Ten days is enough to hit the essentials without rushing. Here’s your plan.

Days 1-3: Beijing — The Capital

Fly into Beijing Capital (PEK) or Beijing Daxing (PKX). Both have easy metro connections to the city center.

Day 1: Arrival + Tiananmen & Evening Hutong

Check into your hotel. Don’t plan anything major — jet lag plus Beijing’s sprawl will eat your first afternoon. If you land before 2pm: walk Tiananmen Square (free, but security checks at every entrance). Then wander into the Qianmen hutongs (alleys) south of the square — Dashilan (大栅栏) is a restored commercial street with tea shops and Peking duck restaurants. Dinner: Sijiminfu roast duck (四季民福, ¥150-200 per person, the duck is carved tableside, the skin dipped in sugar).

Day 2: Forbidden City + Jingshan + Houhai

Forbidden City (故宫, ¥60): Book tickets online 7 days in advance — they sell out. Enter through the Meridian Gate (south), exit through the Gate of Divine Might (north). The audio guide (¥40) explains what you’re looking at — otherwise it’s just “another palace hall.” Budget 3-4 hours.

Directly across the street from the north exit: Jingshan Park (景山公园, ¥2). Climb the hill (10 minutes) for the iconic Forbidden City panorama — symmetrical golden roofs stretching to the horizon. This is the photo.

Afternoon: walk or bike to Houhai lakes. The area around the lakes is a maze of hutong alleys, converted courtyard bars, and surprisingly good restaurants. Avoid the overpriced bars directly on the water. Duck into side alleys — the best courtyard cafes are hidden away.

Day 3: Great Wall + Summer Palace

Get up early. The Great Wall at Mutianyu (慕田峪长城, ¥45) is the best section for first-timers: fully restored but less crowded than Badaling, stunning mountain scenery, and you can take a toboggan down from the wall (¥100, genuinely fun, kids and adults love it). Book a private driver (¥500-700 for the day) or join a group tour (¥200-350 per person including transport and tickets).

The drive is 1.5 hours each way. Back in Beijing by 2pm, head to the Summer Palace (颐和园, ¥30). It’s the imperial family’s summer retreat — a massive lake, a painted corridor (longest in the world), and a marble boat that cost the entire navy budget (not kidding). Budget 2-3 hours.

Dinner: Donghuamen Night Market food stalls near Wangfujing, or ghost street (簋街, Guijie) for spicy crawfish and late-night energy.

Days 4-5: Xi’an — The Ancient Capital

Travel: Beijing West → Xi’an North

High-speed rail: 4.5 hours, ¥515 second class, book on Trip.com. Morning train gets you in by early afternoon.
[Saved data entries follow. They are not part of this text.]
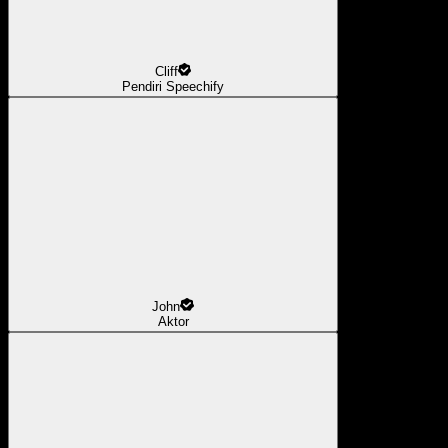
Cliff
Pendiri Speechify
John
Aktor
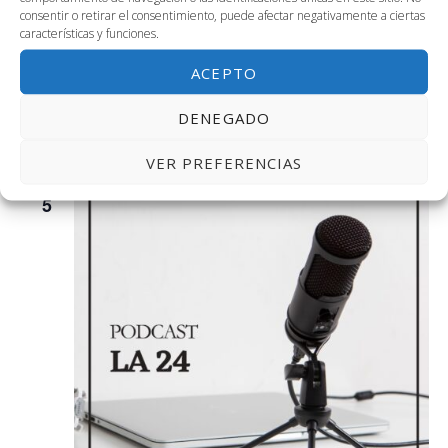
consentir o retirar el consentimiento, puede afectar negativamente a ciertas
características y funciones.
ACEPTO
5 diciembre, 2023 @ 9:00 am
-
6:00 pm
3.01+3.02+2.04+2.02: Horizontes de Traducción
DENEGADO
Cw+3.01+3.02+2.04
VER PREFERENCIAS
MAR
5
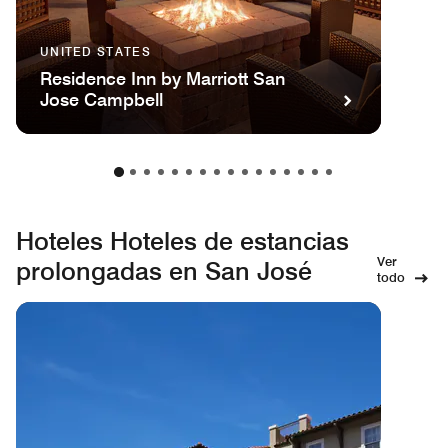
UNITED STATES
Residence Inn by Marriott San
Jose Campbell
Hoteles Hoteles de estancias
Ver
prolongadas en San José
todo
Day 4: City Wall + Muslim Quarter

After checking in: Xi’an City Wall (¥54). It’s the most complete ancient city wall in China — wide enough to cycle on (bike rental ¥45/hour). Go at sunset (5-7pm depending on season) when the wall is lit up and the city glows around you. A full loop is 14km — most people do half.

Evening: Muslim Quarter (回民街). The main street is tourist chaos — push through it. The side alleys (Sajinqiao, Damaishi Jie) are where locals eat. Must-try: yangrou paomo (羊肉泡馍, crumbled flatbread in lamb broth — you get to crumble the bread yourself first), lamb skewers (¥5 each, grab a handful), cold noodles (凉皮, ¥10), and persimmon cakes (柿子饼, ¥5 each) for dessert. Budget ¥60-100 for a full meal crawl.

Day 5: Terracotta Warriors + Big Wild Goose Pagoda

Terracotta Warriors (兵马俑, ¥120): Opens 8:30am. Get there at 8:30am. The site is 45 minutes east of Xi’an by public bus 306 (departs from Xi’an Railway Station east square, ¥7, 1 hour) or by Didi (¥120-150, 45 minutes). Audio guide ¥40 — essential for understanding context.

Pit 1 is the money shot — 6,000 warriors in battle formation, each face unique. Then Pit 2 (cavalry and chariots) and Pit 3 (command center). The bronze chariot exhibition hall is worth the extra time.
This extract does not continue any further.